(Beginning of Input material)

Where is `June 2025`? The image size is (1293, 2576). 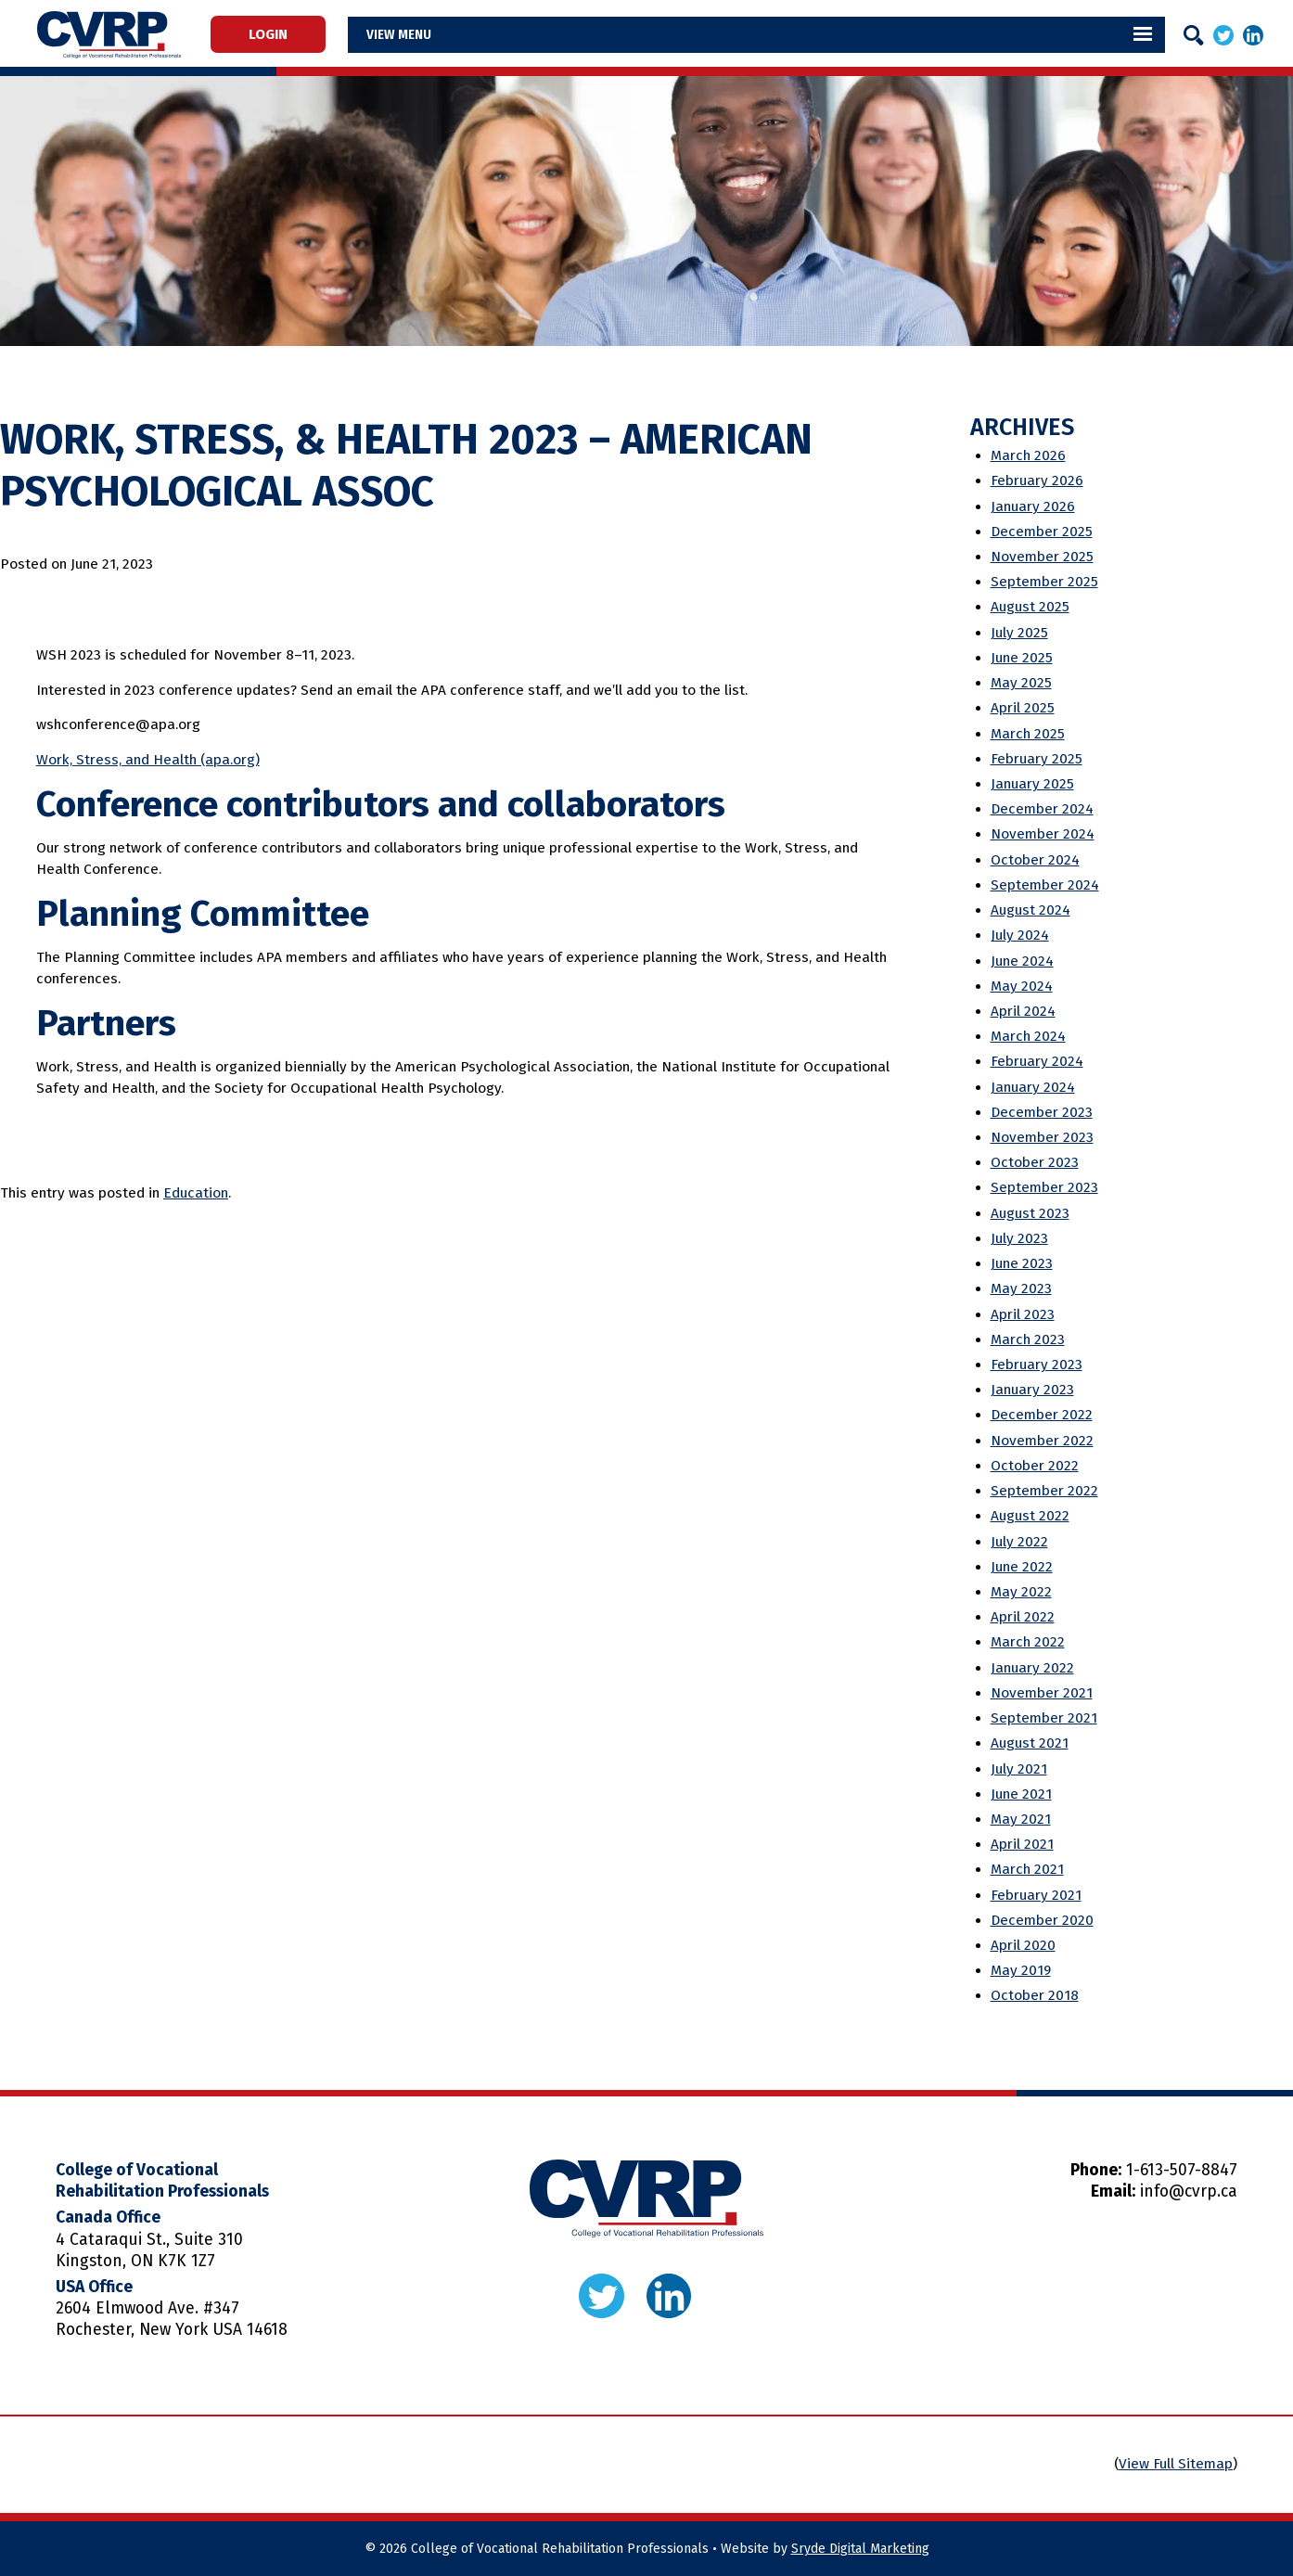
June 2025 is located at coordinates (1022, 657).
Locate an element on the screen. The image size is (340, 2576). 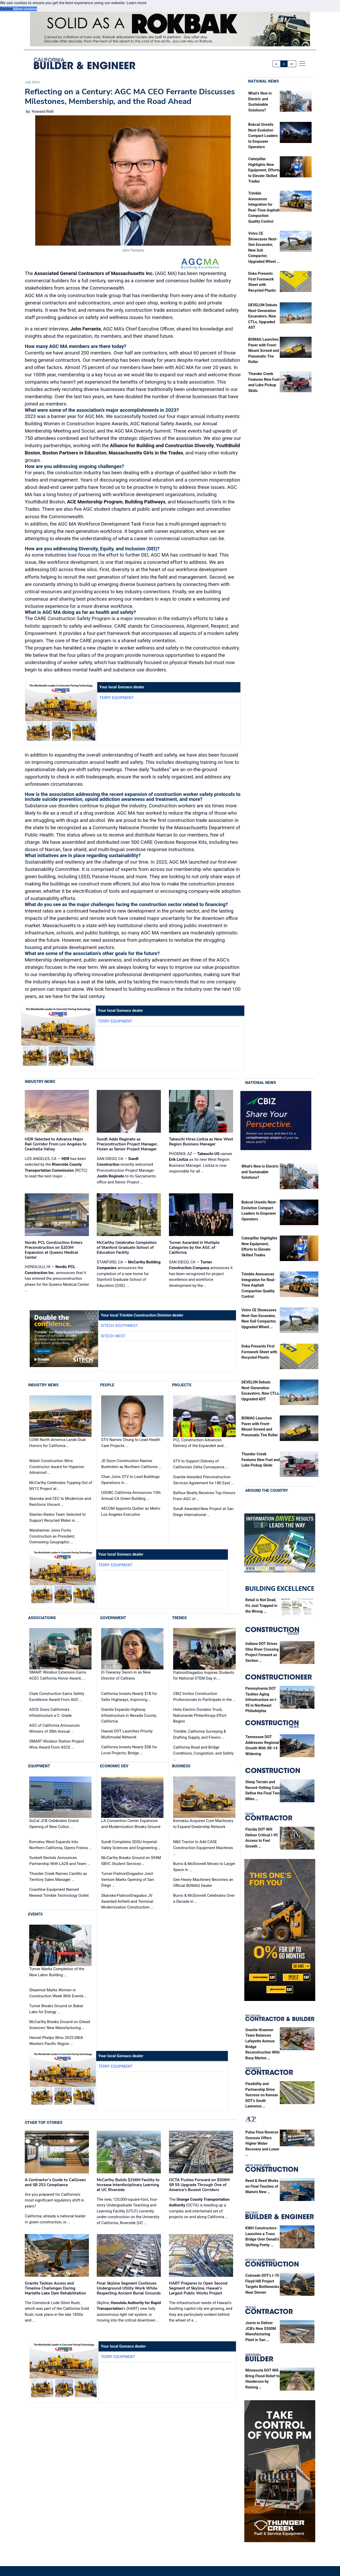
Sunbelt Rentals Announces Partnership With LA28 and Team … is located at coordinates (59, 1860).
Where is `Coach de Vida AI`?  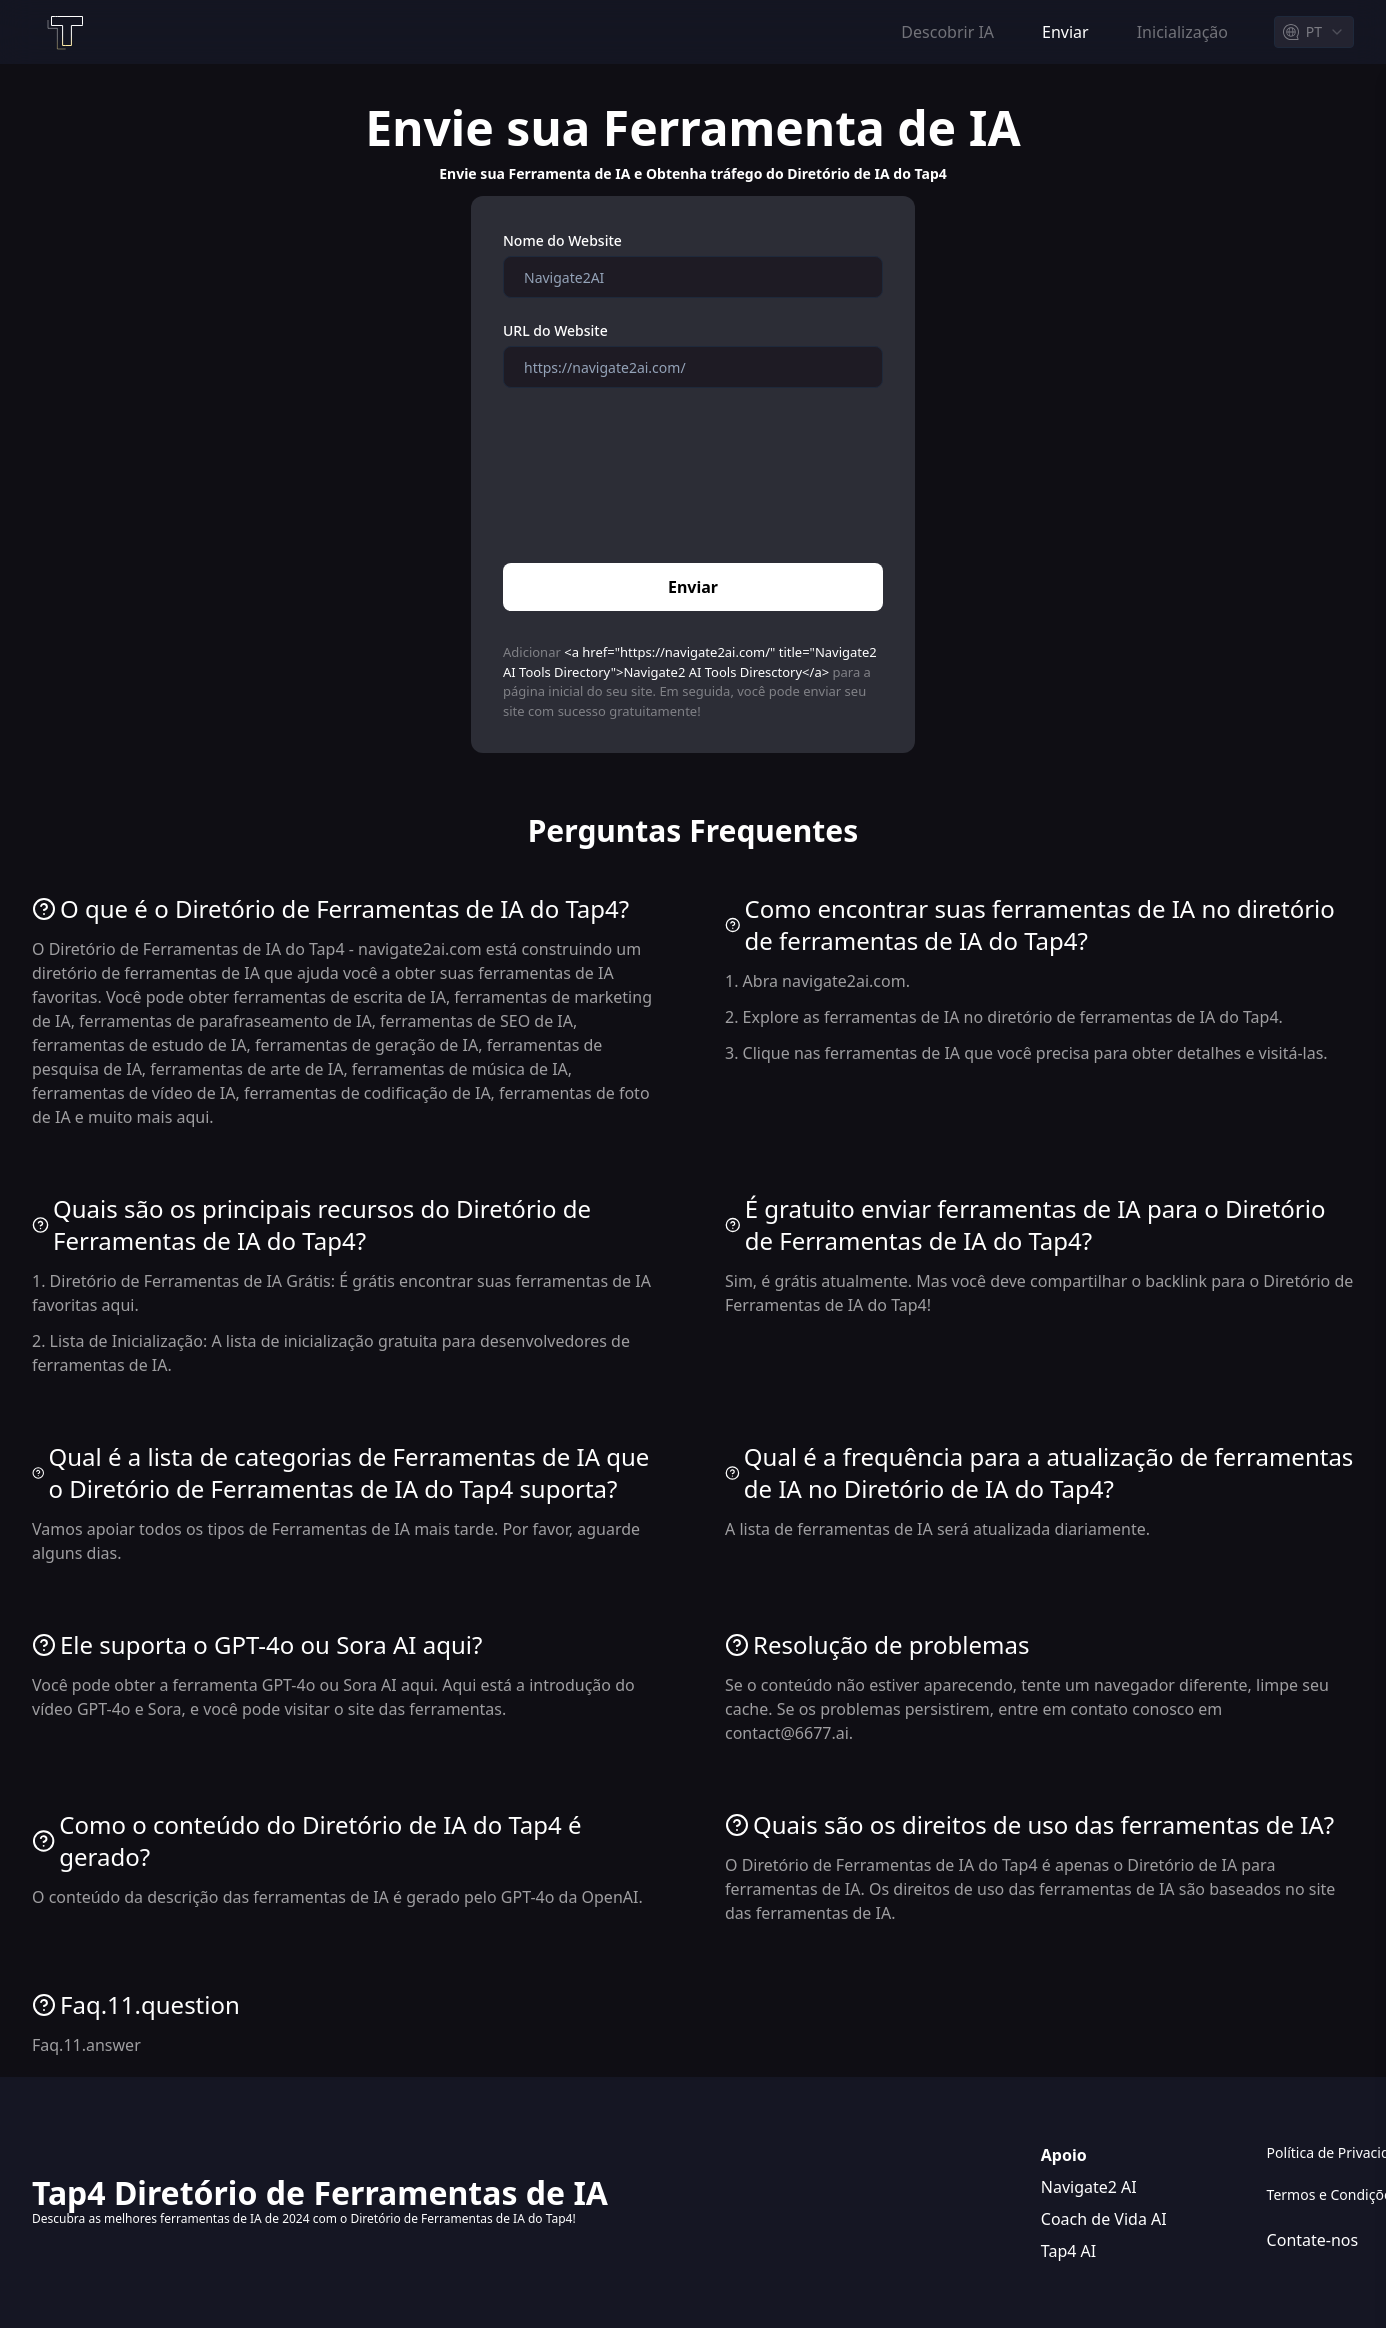
Coach de Vida AI is located at coordinates (1104, 2219).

(End of Input material)

Directions —
Retype each entry exactly as it appears, excluding any image.

Solution for this problem —
Where is `June 2025`? The image size is (1293, 2576). 
June 2025 is located at coordinates (1022, 657).
Locate an element on the screen. The image size is (340, 2576). 
Sunbelt Rentals Announces Partnership With LA28 and Team … is located at coordinates (59, 1860).
Where is `Coach de Vida AI`?  
Coach de Vida AI is located at coordinates (1104, 2219).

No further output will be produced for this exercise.